The Sea Organ (Morske orgulje) is an architectural sound installation designed by Croatian architect Nikola Bašić and inaugurated in 2005 on the waterfront of Zadar, Croatia. It is a passive, site-specific instrument that produces sound through the natural motion of the sea.
The system is composed of thirty-five polyethylene pipes of varying lengths and diameters, carefully tuned to specific diatonic chords. The pipes are embedded horizontally into the structure, each connected to a resonant cavity — a sealed chamber that amplifies the air pressure variations generated by the movement of the sea.
The mechanism relies solely on the motion of the Adriatic Sea. As waves lap against the submerged openings of the organ, they push columns of water into the lower part of the system. This in turn compresses the air within the connected pipes, forcing it through narrow slits that function much like the mouthpiece of a traditional pipe organ. As the compressed air escapes into the upper chamber, it produces a tone that resonates in the cavity above. No electronics or motors are involved; the instrument is entirely passive, activated only by the sea's own energy.
The result is a continuous, organic soundscape shaped by the rhythms of the sea itself.
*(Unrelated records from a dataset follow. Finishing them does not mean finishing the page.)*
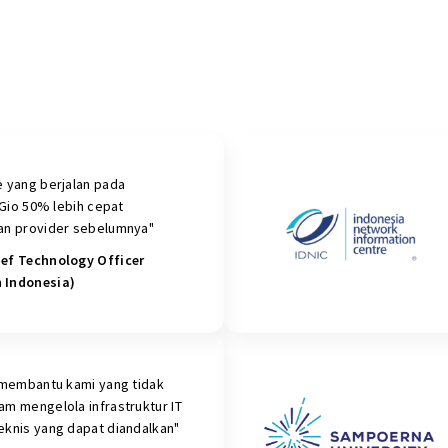
 yang berjalan pada
 Gio 50% lebih cepat
an provider sebelumnya"
ef Technology Officer
 Indonesia)
 membantu kami yang tidak
m mengelola infrastruktur IT
knis yang dapat diandalkan"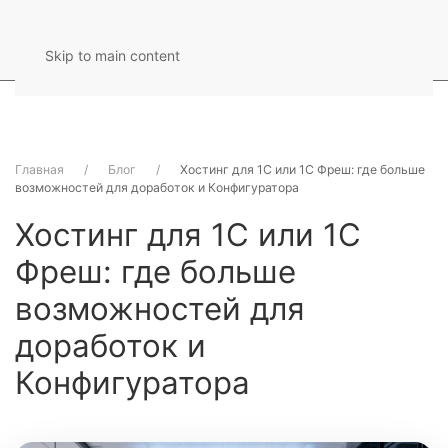
Skip to main content
Главная
Блог
Хостинг для 1С или 1С Фреш: где больше
возможностей для доработок и Конфигуратора
Хостинг для 1С или 1С
Фреш: где больше
возможностей для
доработок и
Конфигуратора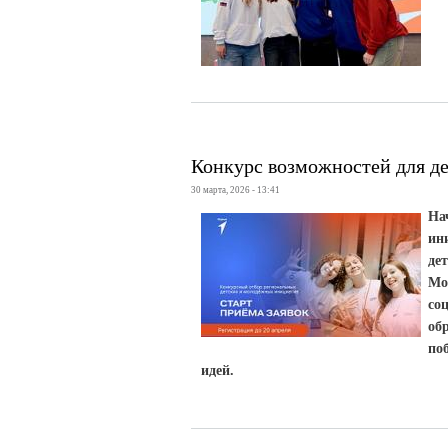
Конкурс возможностей для д
30 марта, 2026 - 13:41
На
ин
де
Мо
со
об
по
идей.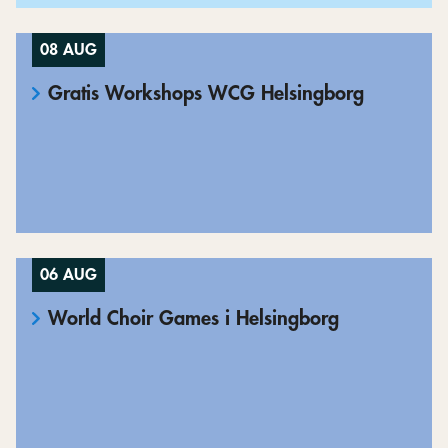
08 AUG
Gratis Workshops WCG Helsingborg
06 AUG
World Choir Games i Helsingborg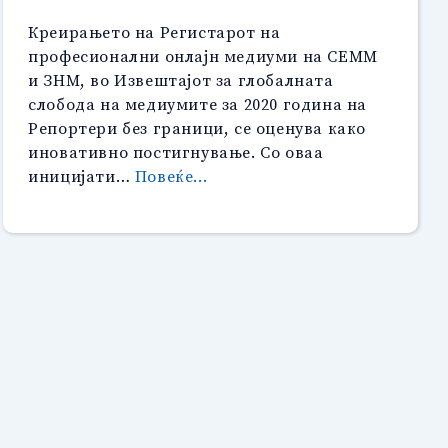
Креирањето на Регистарот на
професионални онлајн медиуми на СЕММ
и ЗНМ, во Извештајот за глобалната
слобода на медиумите за 2020 година на
Репортери без граници, се оценува како
иновативно постигнување. Со оваа
“Креирањето
иницијати…
Повеќе...
на
Регистарот
на
професионални
онлајн
медиуми
на
СЕММ
и ЗНМ”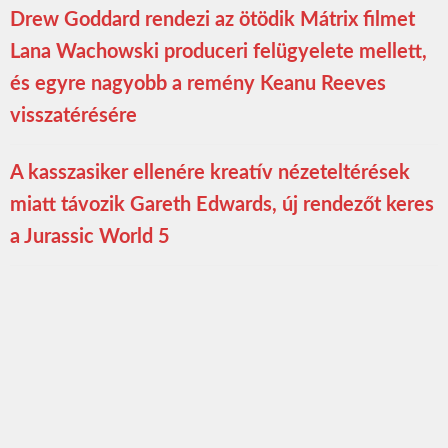
Drew Goddard rendezi az ötödik Mátrix filmet
Lana Wachowski produceri felügyelete mellett,
és egyre nagyobb a remény Keanu Reeves
visszatérésére
A kasszasiker ellenére kreatív nézeteltérések
miatt távozik Gareth Edwards, új rendezőt keres
a Jurassic World 5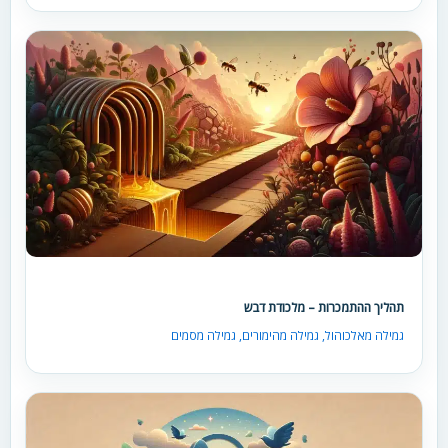
תהליך ההתמכרות – מלכודת דבש
גמילה מאלכוהול
,
גמילה מהימורים
,
גמילה מסמים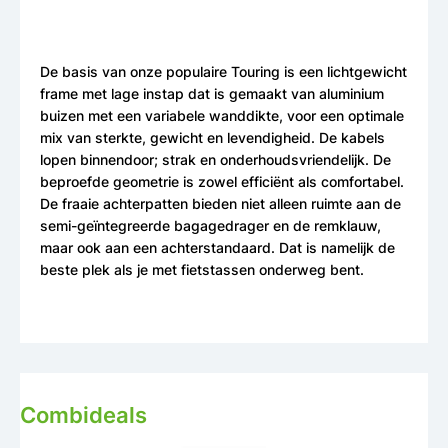
De basis van onze populaire Touring is een lichtgewicht
frame met lage instap dat is gemaakt van aluminium
buizen met een variabele wanddikte, voor een optimale
mix van sterkte, gewicht en levendigheid. De kabels
lopen binnendoor; strak en onderhoudsvriendelijk. De
beproefde geometrie is zowel efficiënt als comfortabel.
De fraaie achterpatten bieden niet alleen ruimte aan de
semi-geïntegreerde bagagedrager en de remklauw,
maar ook aan een achterstandaard. Dat is namelijk de
beste plek als je met fietstassen onderweg bent.
Combideals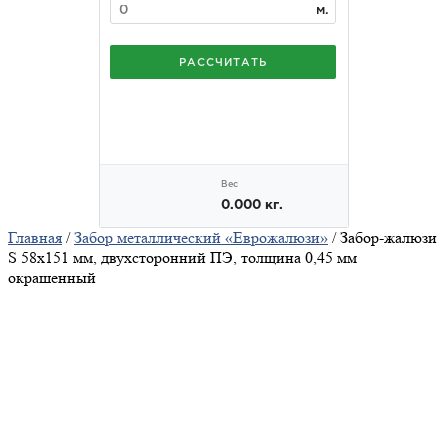
Главная
/
Забор металлический «Еврожалюзи»
/ Забор-жалюзи
S 58х151 мм, двухсторонний ПЭ, толщина 0,45 мм
окрашенный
The organ produces a low, meditative drone interspersed with airy tonal bursts. Because the instrument responds directly to the sea's behavior, the sonic output is ever-changing: soft and ambient on calm days, more dramatic and percussive during rougher tides. The tuning system, based on diatonic scales, ensures that the resulting harmonies are gentle and consonant, even when the sea behaves unpredictably.
I recorded using two hydraphones and two 8040 cardioid microphone with a Schneider disk.